Please copy each line of the listing below in which the word "facilitators" appears.

■ RECORDS SUPPLIED
● ● ● ● ●

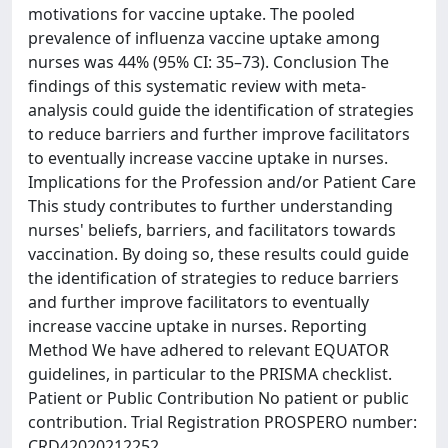
motivations for vaccine uptake. The pooled
prevalence of influenza vaccine uptake among
nurses was 44% (95% CI: 35–73). Conclusion The
findings of this systematic review with meta‐
analysis could guide the identification of strategies
to reduce barriers and further improve facilitators
to eventually increase vaccine uptake in nurses.
Implications for the Profession and/or Patient Care
This study contributes to further understanding
nurses' beliefs, barriers, and facilitators towards
vaccination. By doing so, these results could guide
the identification of strategies to reduce barriers
and further improve facilitators to eventually
increase vaccine uptake in nurses. Reporting
Method We have adhered to relevant EQUATOR
guidelines, in particular to the PRISMA checklist.
Patient or Public Contribution No patient or public
contribution. Trial Registration PROSPERO number:
CRD42020212252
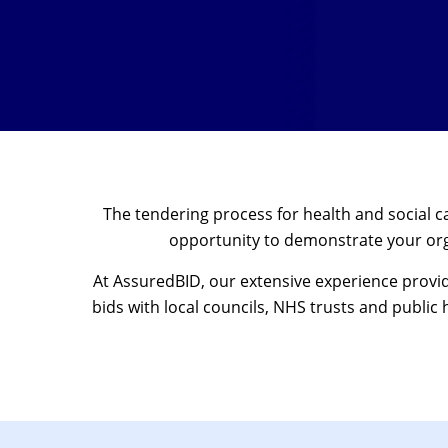
The tendering process for health and social 
opportunity to demonstrate your orga
At AssuredBID, our extensive experience provi
bids with local councils, NHS trusts and public 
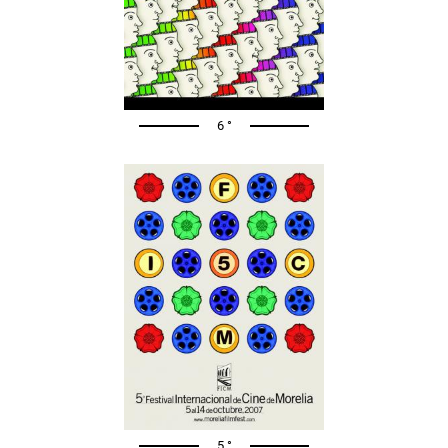
6 °
5 °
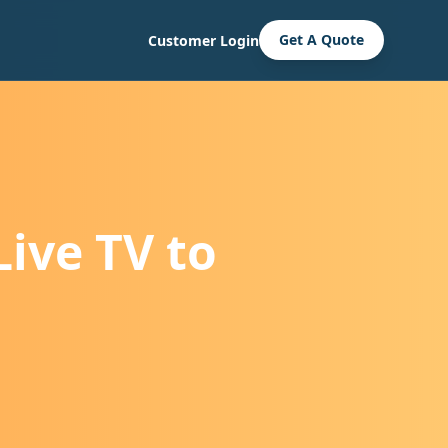
Get A Quote
Customer Login
ive TV to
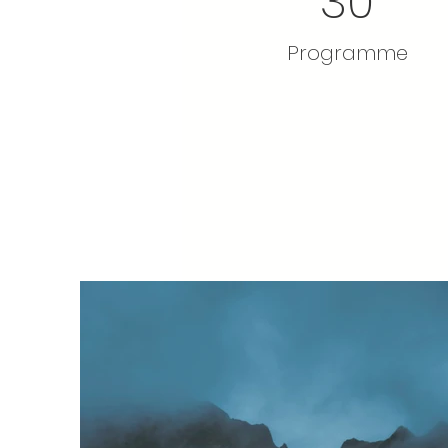
30
Programme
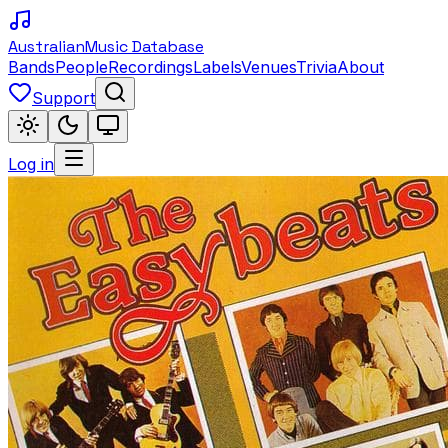
Australian
Music Database
Bands
People
Recordings
Labels
Venues
Trivia
About
Support
Log in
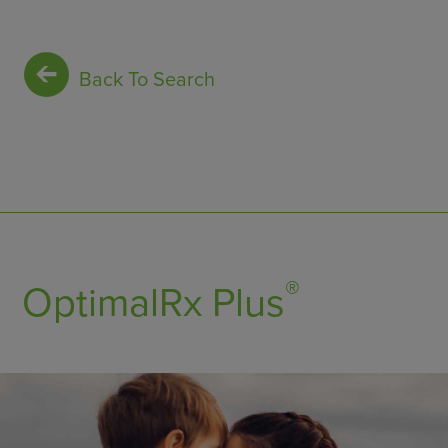
Back To Search
®
OptimalRx Plus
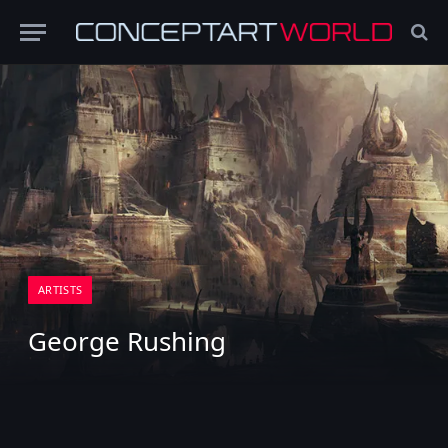
ARTISTS
George Rushing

● ● ● ● ●

■ WRITTEN SOLUTION
to reduce barriers and further improve facilitators
nurses' beliefs, barriers, and facilitators towards
and further improve facilitators to eventually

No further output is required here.